The facet_wrap() option allows us to plot by groups.

ggplot(dtset2, aes(value, reorder(Reason, value))) +
  geom_segment(aes(x = 0, y = reorder(Reason, value), xend = value, yend = reorder(Reason, value)), size = 0.3, color = "grey50") +
  geom_point(color = palette[[1]][4], size = 2) +
  facet_wrap(~variable, nrow = 2) +
## produces the facets in two rows  
  theme(axis.text.x = element_text(size = 10),
        axis.text.y = element_text(size = 10, margin = margin(0,5,0,0)),
        axis.title.y = element_blank(),
        axis.title.x = element_blank(),
        axis.ticks.x = element_line(size = 0),
        strip.text = element_text(size=12))

Combining graphs

Another scenario of grouping plots is “combining graphs”. Facets work on subgroups, but combining puts plots of different topics and types into one graph rather than plots subgroups on one graph.
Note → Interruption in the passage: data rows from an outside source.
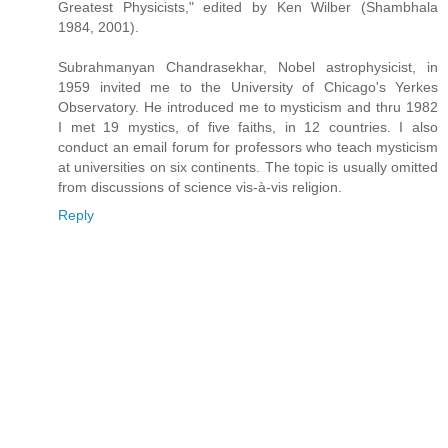
Greatest Physicists," edited by Ken Wilber (Shambhala
1984, 2001).
Subrahmanyan Chandrasekhar, Nobel astrophysicist, in
1959 invited me to the University of Chicago's Yerkes
Observatory. He introduced me to mysticism and thru 1982
I met 19 mystics, of five faiths, in 12 countries. I also
conduct an email forum for professors who teach mysticism
at universities on six continents. The topic is usually omitted
from discussions of science vis-à-vis religion.
Reply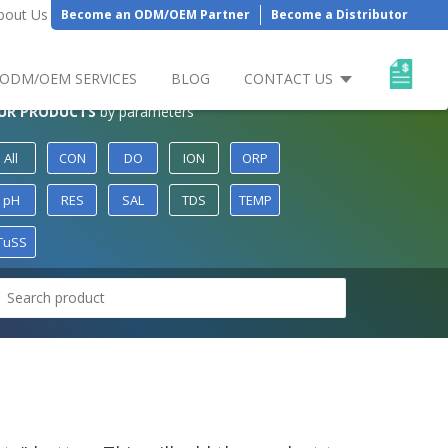
bout Us
Become an ODM/OEM Partner
Become a Distributor
ODM/OEM SERVICES
BLOG
CONTACT US
UR PRODUCTS
by parameters
All
CON
DO
ION
ORP
pH
RES
SAL
TDS
TEMP
TuSS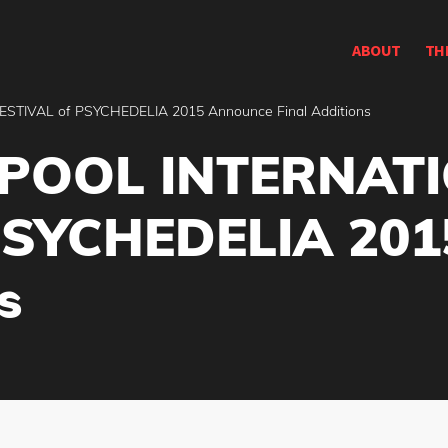
ABOUT
TH
TIVAL of PSYCHEDELIA 2015 Announce Final Additions
RPOOL INTERNAT
PSYCHEDELIA 201
s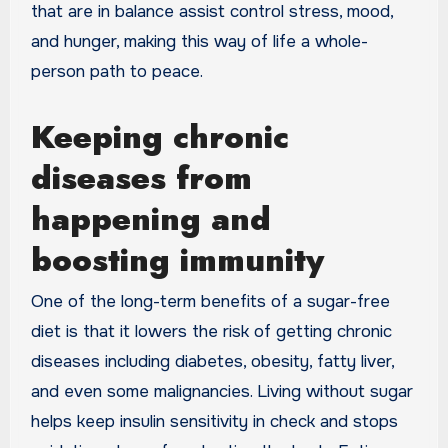
that are in balance assist control stress, mood,
and hunger, making this way of life a whole-
person path to peace.
Keeping chronic
diseases from
happening and
boosting immunity
One of the long-term benefits of a sugar-free
diet is that it lowers the risk of getting chronic
diseases including diabetes, obesity, fatty liver,
and even some malignancies. Living without sugar
helps keep insulin sensitivity in check and stops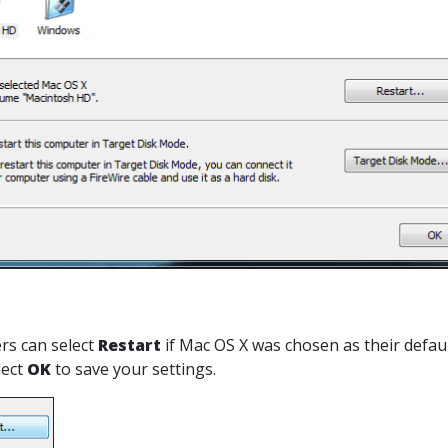
sers can select
Restart
if Mac OS X was chosen as their defaul
lect
OK
to save your settings.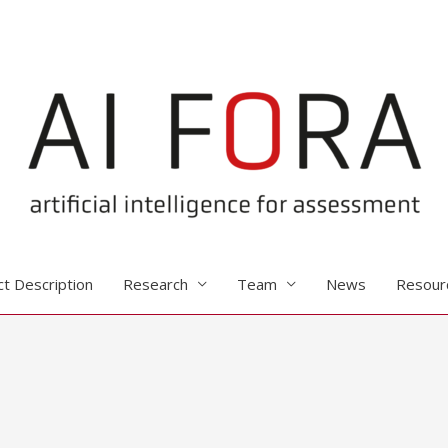
ct Description
Research
Team
News
Resour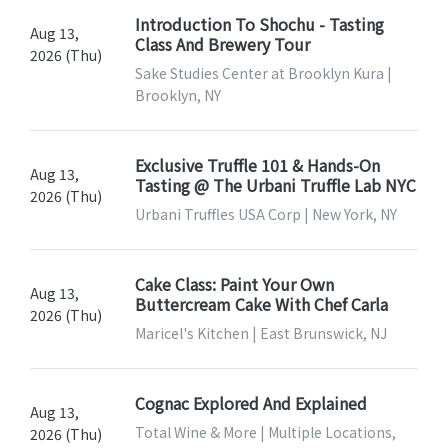
Introduction To Shochu - Tasting
Aug 13,
Class And Brewery Tour
2026 (Thu)
Sake Studies Center at Brooklyn Kura |
Brooklyn, NY
Exclusive Truffle 101 & Hands-On
Aug 13,
Tasting @ The Urbani Truffle Lab NYC
2026 (Thu)
Urbani Truffles USA Corp | New York, NY
Cake Class: Paint Your Own
Aug 13,
Buttercream Cake With Chef Carla
2026 (Thu)
Maricel's Kitchen | East Brunswick, NJ
Cognac Explored And Explained
Aug 13,
Total Wine & More | Multiple Locations,
2026 (Thu)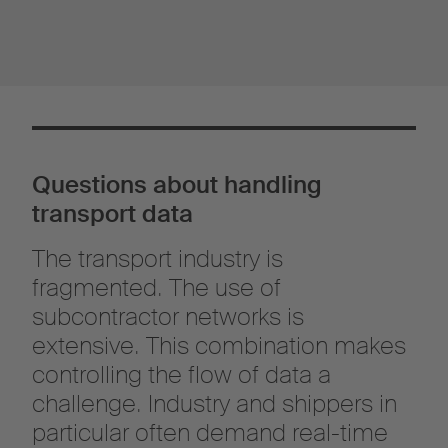
Questions about handling
transport data
The transport industry is
fragmented. The use of
subcontractor networks is
extensive. This combination makes
controlling the flow of data a
challenge. Industry and shippers in
particular often demand real-time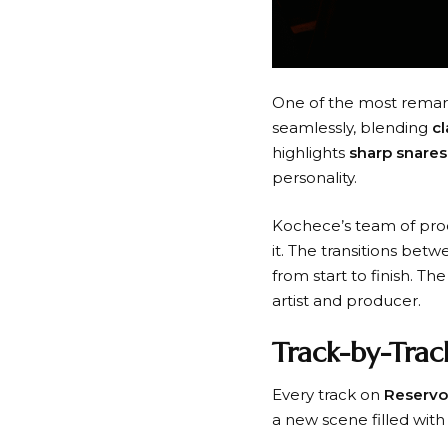
One of the most remar
seamlessly, blending
c
highlights
sharp snares
personality.
Kochece’s team of pro
it. The transitions bet
from start to finish. T
artist and producer.
Track-by-Trac
Every track on
Reservo
a new scene filled with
For instance, we can combine “top reason of visiting library” and “distribution of survey participants”; but we will use faceting for plotting “top reason of visiting library (U.S.)” and “top reason of visiting library (other international students)”.

Below we will create a combined plot on student submissions of “My favorite place to study in Library” with user preference on study environment.

rank_status <- 
  data.frame(survey %>% group_by(status) %>% summarise(rank_crowded = round(mean(rank_crowded, na.rm =TRUE),2))) %>% 
  left_join(data.frame(survey %>% group_by(status) %>% summarise(rank_modpop = round(mean(rank_modpop, na.rm =TRUE),2)))) %>%
  left_join(data.frame(survey %>% group_by(status) %>% summarise(rank_noisy = round(mean(rank_noisy, na.rm =TRUE),2)))) %>%
  left_join(data.frame(survey %>% group_by(status) %>% summarise(rank_quiet = round(mean(rank_quiet, na.rm =TRUE),2)))) %>%
  left_join(data.frame(survey %>% group_by(status) %>% summarise(rank_silent = round(mean(rank_silent, na.rm =TRUE),2)))) %>%
  rename(`crowded` = rank_crowded, `moderately populated` = rank_modpop, `noisy` = rank_noisy, `quiet (occasional whispers)` = rank_quiet, `(close to) silent` = rank_silent) 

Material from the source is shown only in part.